Als ich 1992 mit der Zucht begann und mein erstes Paar Graupapageien zusammen stellte, machte ich mir noch keine Gedanken über die Handaufzucht. Zu meinem erstaunen vertrugen die beiden sich so gut das sie nach 3 Wochen gleich 3 befruchtete Eier legten, die das Weibchen dann auch ohne Probleme ausbrütete und nach etwa 4 Wochen schlüpften 3 Graupapageienbabys.

Aber nach etwa 3,5 Wochen bemerkte ich das die Babys nicht mehr richtig gefüttert wurden von den Eltern, also blieb mir nichts weiter übrig als sie heraus zunehmen. Doch vorher befragte ich mich bei einer Bekannten wie und was ich ihnen denn füttern muss. Und nach ein paar Stunden am Telefon und einigen Büchern weiter wusste ich, wie ich die Babys groß bekomme.

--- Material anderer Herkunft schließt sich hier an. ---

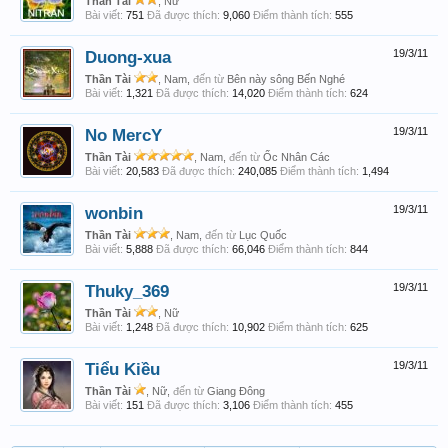
Thần Tài
, Nữ
Bài viết:
751
Đã được thích:
9,060
Điểm thành tích:
555
Duong-xua
19/3/11
Thần Tài
, Nam,
đến từ
Bên này sông Bến Nghé
Bài viết:
1,321
Đã được thích:
14,020
Điểm thành tích:
624
No MercY
19/3/11
Thần Tài
, Nam,
đến từ
Ốc Nhân Các
Bài viết:
20,583
Đã được thích:
240,085
Điểm thành tích:
1,494
wonbin
19/3/11
Thần Tài
, Nam,
đến từ
Lục Quốc
Bài viết:
5,888
Đã được thích:
66,046
Điểm thành tích:
844
Thuky_369
19/3/11
Thần Tài
, Nữ
Bài viết:
1,248
Đã được thích:
10,902
Điểm thành tích:
625
Tiểu Kiều
19/3/11
Thần Tài
, Nữ,
đến từ
Giang Đông
Bài viết:
151
Đã được thích:
3,106
Điểm thành tích:
455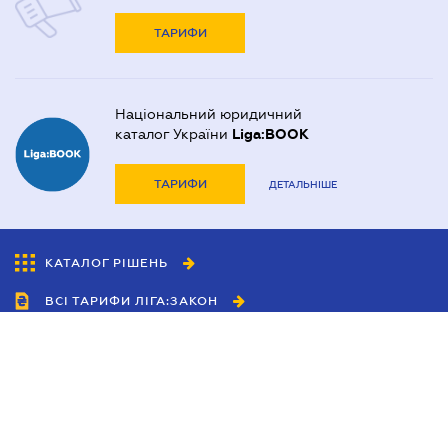
ТАРИФИ
Національний юридичний
каталог України
Liga:BOOK
ТАРИФИ
ДЕТАЛЬНІШЕ
КАТАЛОГ РІШЕНЬ
ВСІ ТАРИФИ ЛІГА:ЗАКОН
Співробітництво
Агенти
Дилери
Політика конфіденційності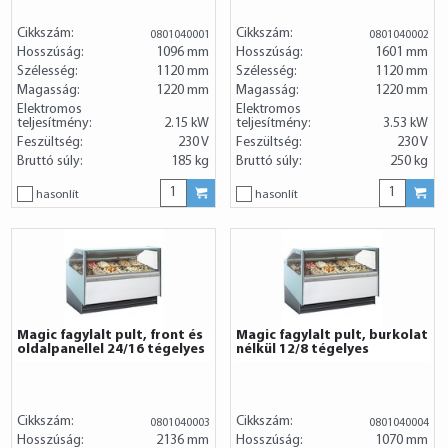
Cikkszám:
Cikkszám:
0801040001
0801040002
Hosszúság:
1096 mm
Hosszúság:
1601 mm
Szélesség:
1120 mm
Szélesség:
1120 mm
Magasság:
1220 mm
Magasság:
1220 mm
Elektromos
Elektromos
teljesítmény:
2.15 kW
teljesítmény:
3.53 kW
Feszültség:
230 V
Feszültség:
230 V
Bruttó súly:
185 kg
Bruttó súly:
250 kg
hasonlít
hasonlít
Magic fagylalt pult, front és
Magic fagylalt pult, burkolat
oldalpanellel 24/16 tégelyes
nélkül 12/8 tégelyes
Cikkszám:
Cikkszám:
0801040003
0801040004
Hosszúság:
2136 mm
Hosszúság:
1070 mm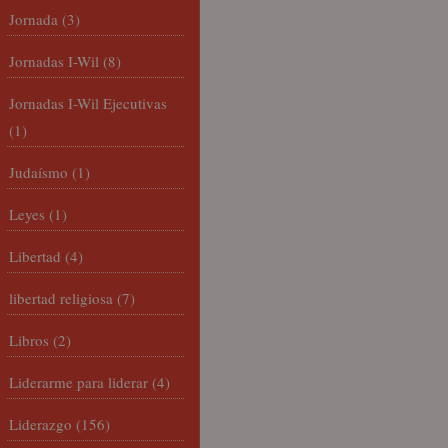
Jornada
(3)
Jornadas I-Wil
(8)
Jornadas I-Wil Ejecutivas
(1)
Judaísmo
(1)
Leyes
(1)
Libertad
(4)
libertad religiosa
(7)
Libros
(2)
Liderarme para liderar
(4)
Liderazgo
(156)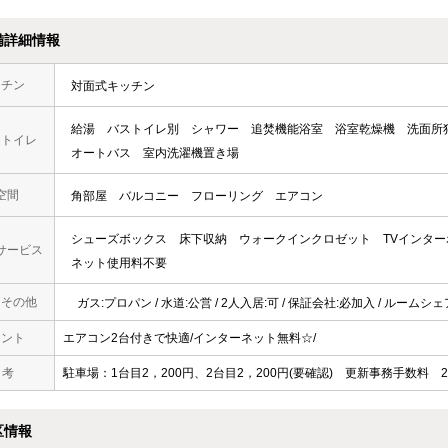
備詳細情報
ッチン
対面式キッチン
給湯
バストイレ別
シャワー
追焚機能浴室
浴室乾燥機
洗面所
・トイレ
オートバス
室内洗濯機置き場
空間
角部屋
バルコニー
フローリング
エアコン
シューズボックス
床下収納
ウォークインクロゼット
TVインタ
サービス
ネット使用料不要
・その他
ガス:プロパン / 水道:公営 / 2人入居:可 / 保証会社:必加入 / ルームシ
メント
エアコン2台付きで快適/インターネット無料☆/
 考
駐車場：1台目2，200円、2台目2，200円(要確認) 更新事務手数料 22
区情報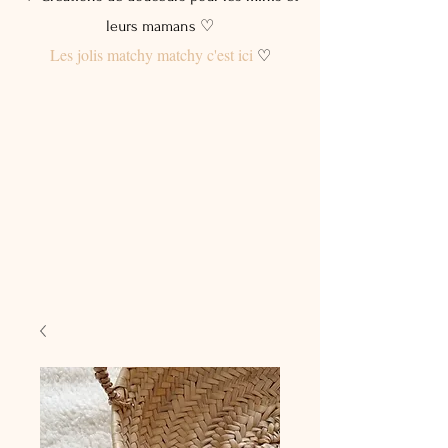
leurs mamans ♡
Les jolis matchy matchy c'est ici
♡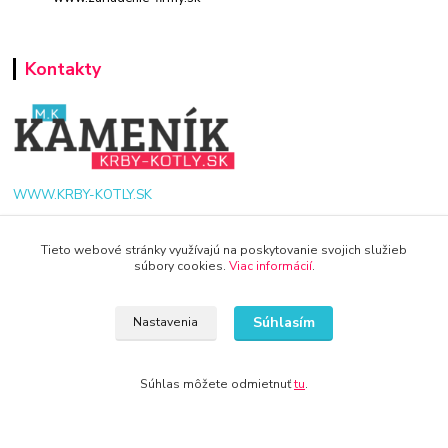
Kontakty
WWW.KRBY-KOTLY.SK
Tieto webové stránky využívajú na poskytovanie svojich služieb
súbory cookies.
Viac informácií
.
info@krby-kotly.sk
Súhlasím
Nastavenia
Súhlas môžete odmietnuť
tu
.
© 2024 Všetky práva vyhradené KAMENIK.SK
Vytvorené na
Eshop-rychlo.sk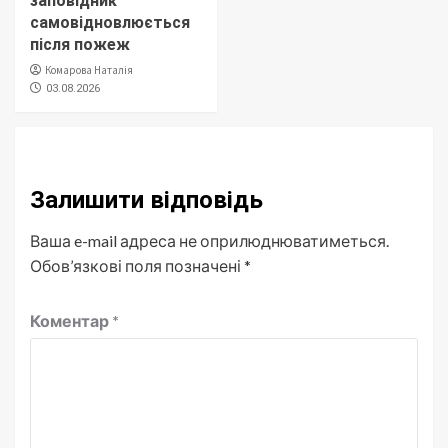
заповідник
самовідновлюється
після пожеж
Комарова Наталія
03.08.2026
Залишити відповідь
Ваша e-mail адреса не оприлюднюватиметься.
Обов’язкові поля позначені
*
Коментар
*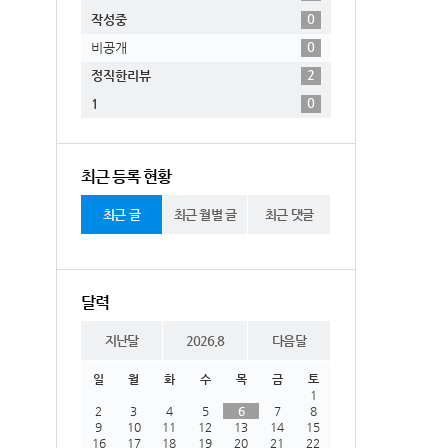
0
작성중
0
비공개
2
정직한리뷰
0
1
최근 등록 현황
최근 글
최근 월별 글
최근 댓글
달력
지난달
2026.8
다음달
일
월
화
수
목
금
토
1
2
3
4
5
6
7
8
9
10
11
12
13
14
15
16
17
18
19
20
21
22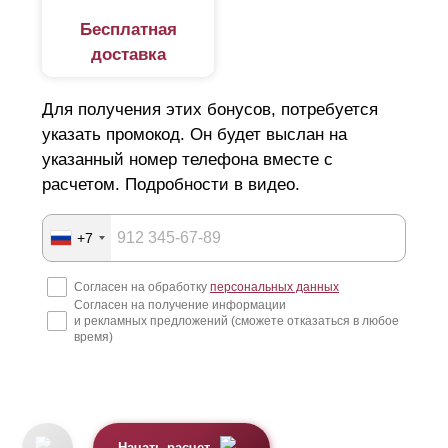
Бесплатная
доставка
Для получения этих бонусов, потребуется
указать промокод. Он будет выслан на
указанный номер телефона вместе с
расчетом. Подробности в видео.
+7
Согласен на обработку
персональных данных
Согласен на получение информации
и рекламных предложений (сможете отказаться в любое
время)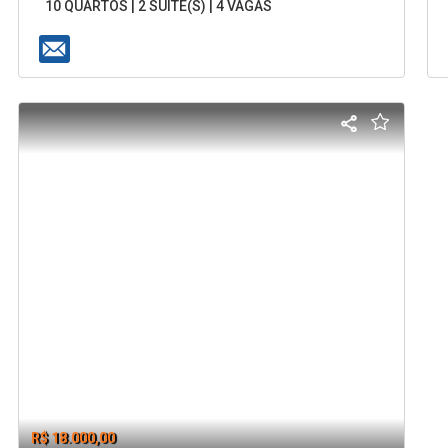
10 QUARTOS | 2 SUÍTE(S) | 4 VAGAS
R$ 18.000,00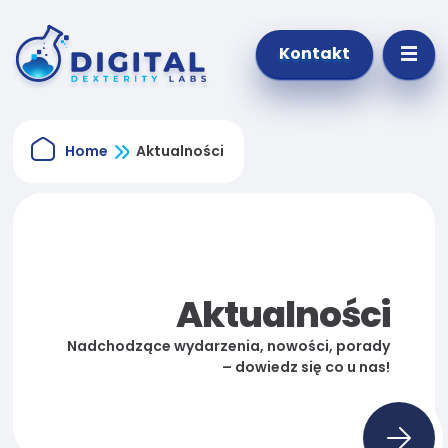
Kontakt
Home
Aktualności
Aktualności
Nadchodzące wydarzenia, nowości, porady
– dowiedz się co u nas!
Konieczne
Te pliki cookie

Nun setzte ich mich daran und mahlte die Sonnenblumenkerne, Haferflocken und noch ein paar Zutaten mit einer alten Kaffeemühle zu einem Pulver und vermischte alles miteinander und nach dem anrühren gabs noch einen Teelöffel von einem Hipp Gläschen dazu.

So hab ich meine ersten paar Graupapageienbabys groß bekommen. Später hab ich dann fertigen Futterbrei wie z.b. von Dr. Harrison oder von Kaytee genommen weil es einfacher ist als die Körner zu mahlen. Nur zu Dr. Harrison Aufzuchtfutter ist nur zu sagen das es für meinen Geschmack zu teuer ist.

Und warum sollte man nicht versuchen mittels Handaufzucht ein Papageienbaby zu retten das von seinen Eltern nicht mehr gefüttert wird? Die "sogenannten Züchter" die behaupten sie werfen befruchtete Eier weg oder sind "Gegen Handaufzucht"....wer soll das glauben?